PROVIDED INFORMATION:
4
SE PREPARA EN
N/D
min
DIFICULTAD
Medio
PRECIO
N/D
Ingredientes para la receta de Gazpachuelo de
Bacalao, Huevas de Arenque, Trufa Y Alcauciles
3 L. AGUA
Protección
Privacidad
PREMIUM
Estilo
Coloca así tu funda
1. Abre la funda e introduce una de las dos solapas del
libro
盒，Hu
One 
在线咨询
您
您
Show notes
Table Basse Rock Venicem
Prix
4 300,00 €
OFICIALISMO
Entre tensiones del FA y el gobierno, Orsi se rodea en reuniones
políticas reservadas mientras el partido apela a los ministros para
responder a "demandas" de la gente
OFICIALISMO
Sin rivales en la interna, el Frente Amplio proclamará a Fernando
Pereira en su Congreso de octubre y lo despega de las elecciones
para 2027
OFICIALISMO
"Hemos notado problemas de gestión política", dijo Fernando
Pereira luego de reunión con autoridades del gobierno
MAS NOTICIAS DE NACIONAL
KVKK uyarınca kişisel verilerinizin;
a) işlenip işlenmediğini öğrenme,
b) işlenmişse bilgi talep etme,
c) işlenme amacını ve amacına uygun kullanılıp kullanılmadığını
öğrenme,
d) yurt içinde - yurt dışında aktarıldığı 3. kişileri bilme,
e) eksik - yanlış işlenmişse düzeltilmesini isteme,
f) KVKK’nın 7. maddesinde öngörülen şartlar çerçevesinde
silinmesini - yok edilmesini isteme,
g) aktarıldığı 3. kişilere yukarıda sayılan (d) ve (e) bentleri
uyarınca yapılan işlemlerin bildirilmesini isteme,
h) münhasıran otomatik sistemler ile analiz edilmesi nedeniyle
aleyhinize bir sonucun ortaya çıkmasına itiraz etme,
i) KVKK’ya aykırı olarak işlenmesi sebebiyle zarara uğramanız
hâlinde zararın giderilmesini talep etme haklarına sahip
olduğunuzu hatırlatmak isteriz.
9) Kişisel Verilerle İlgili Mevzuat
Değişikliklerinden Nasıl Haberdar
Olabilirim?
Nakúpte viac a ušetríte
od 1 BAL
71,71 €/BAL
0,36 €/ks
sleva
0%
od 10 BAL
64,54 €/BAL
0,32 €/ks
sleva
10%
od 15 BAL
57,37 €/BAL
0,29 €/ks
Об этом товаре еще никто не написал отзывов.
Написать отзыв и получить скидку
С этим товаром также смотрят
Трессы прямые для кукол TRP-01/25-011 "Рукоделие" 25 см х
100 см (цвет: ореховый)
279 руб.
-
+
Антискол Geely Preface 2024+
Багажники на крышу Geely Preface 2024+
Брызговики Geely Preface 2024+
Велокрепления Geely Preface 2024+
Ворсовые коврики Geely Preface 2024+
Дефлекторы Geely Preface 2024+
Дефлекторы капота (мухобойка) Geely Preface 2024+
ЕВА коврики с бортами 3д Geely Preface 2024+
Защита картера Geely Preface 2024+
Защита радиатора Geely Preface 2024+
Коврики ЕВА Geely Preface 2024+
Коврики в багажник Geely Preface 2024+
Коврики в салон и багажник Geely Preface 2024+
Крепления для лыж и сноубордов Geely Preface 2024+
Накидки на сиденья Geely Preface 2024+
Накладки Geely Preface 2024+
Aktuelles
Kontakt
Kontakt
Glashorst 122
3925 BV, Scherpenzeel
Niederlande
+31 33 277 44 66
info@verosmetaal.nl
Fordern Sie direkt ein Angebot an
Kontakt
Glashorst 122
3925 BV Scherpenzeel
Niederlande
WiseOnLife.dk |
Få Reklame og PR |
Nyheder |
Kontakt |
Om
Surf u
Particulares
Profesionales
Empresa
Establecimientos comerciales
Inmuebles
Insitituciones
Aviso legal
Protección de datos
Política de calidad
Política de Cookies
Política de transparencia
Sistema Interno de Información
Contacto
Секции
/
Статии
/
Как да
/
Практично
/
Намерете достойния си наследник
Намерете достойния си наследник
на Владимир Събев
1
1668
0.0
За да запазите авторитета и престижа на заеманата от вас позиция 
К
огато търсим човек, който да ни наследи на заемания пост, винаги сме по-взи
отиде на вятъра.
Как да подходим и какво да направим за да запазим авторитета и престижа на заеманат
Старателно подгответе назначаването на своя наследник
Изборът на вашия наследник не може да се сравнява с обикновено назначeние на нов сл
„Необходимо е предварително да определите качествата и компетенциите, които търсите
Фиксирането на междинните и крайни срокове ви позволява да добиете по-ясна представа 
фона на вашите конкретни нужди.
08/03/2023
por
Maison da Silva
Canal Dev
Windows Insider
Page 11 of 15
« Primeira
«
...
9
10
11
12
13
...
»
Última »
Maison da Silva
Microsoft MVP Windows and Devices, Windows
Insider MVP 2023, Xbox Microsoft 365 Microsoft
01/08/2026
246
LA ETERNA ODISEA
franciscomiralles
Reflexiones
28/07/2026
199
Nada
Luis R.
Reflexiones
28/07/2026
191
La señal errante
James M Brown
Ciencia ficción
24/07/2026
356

PROBLEM TO WORK ON: Across the material, how many lines contain "Дефлекторы"? The reply must be that number and nothing else.

TASK ANSWER: 2